Apple Bank has not sought or received any taxpayer funds in connection with government programs designed to support the banking system.

Highlights of 2009 include:

  • Net income of $20.5 million
  • Deposits of $5.9 billion
  • Non-performing loans of only $3.0 million in a loan portfolio of $2.4 billion
  • Total capital and reserves of $639 million
  • Capital ratios that are substantially in excess of regulatory requirements.

Apple Bank is a state-chartered savings bank that traces its New York origins back to 1863.  It operates from 50 full-service branch locations in the metro New York area and is the third largest savings bank in New York State.

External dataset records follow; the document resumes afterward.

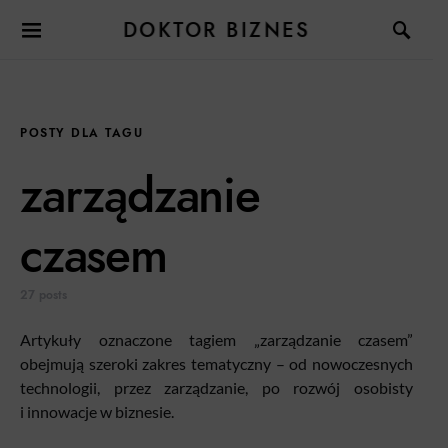
DOKTOR BIZNES
POSTY DLA TAGU
zarządzanie
czasem
27 posts
Artykuły oznaczone tagiem „zarządzanie czasem”
obejmują szeroki zakres tematyczny – od nowoczesnych
technologii, przez zarządzanie, po rozwój osobisty
i innowacje w biznesie.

Financial Data as of December 31, 2009

Capital Ratios
  Apple Bank
12/31/09
Regulatory Minimum
for "Well Capitalized"
Designation
            
Apple Financial Holdings*
12/31/09
Tier 1 leverage ratio   9.58%   5.00% 10.64%
Tier 1 risk based ratio 28.52%   6.00% 30.96%
Total risk based ratio 28.90% 10.00% 31.34%
Consolidated Statement of Condition (Amounts in Thousands)
Assets
Cash on hand & due from banks $1,997,510
Investment Securities    2,714,574
Loans (net of reserves)    2,438,925
Other assets       140,260
Total Assets $7,291,269
 
Liabilities and Equity
Deposits $5,918,766
Other Liabilities       740,381
Stockholders' Equity       632,122
Total Liabilities and Equity $7,291,269
Consolidated Statement of Operations (Amounts in Thousands)
Revenues $123,368
Expenses    (89,349)
Net Income Before Taxes $   34,019
Net Income $   20,537
Changes in Equity Capital in 2009
Beginning Stockholders' Equity $ 602,705
2009 Net Income      20,537
Cash Dividends Paid               0
Changes in Other Comprehensive Income        8,880
Ending Stockholders' Equity $ 632,122
Changes in Loan Loss Reserves in 2009
Beginning Loan Loss Reserves

$5,000

Provision for Loan Loss   1,783
Recoveries        44
Charge-offs     (242)
Ending Loan Loss Reserves  $6,585

*Apple Financial Holdings is the holding company that owns 100% of Apple Bank.

Disclaimer required by Part 350.4 (d) of the FDIC Rules and Regulations: This statement has not been reviewed, or confirmed for accuracy or relevance, by the Federal Deposit Insurance Corporation.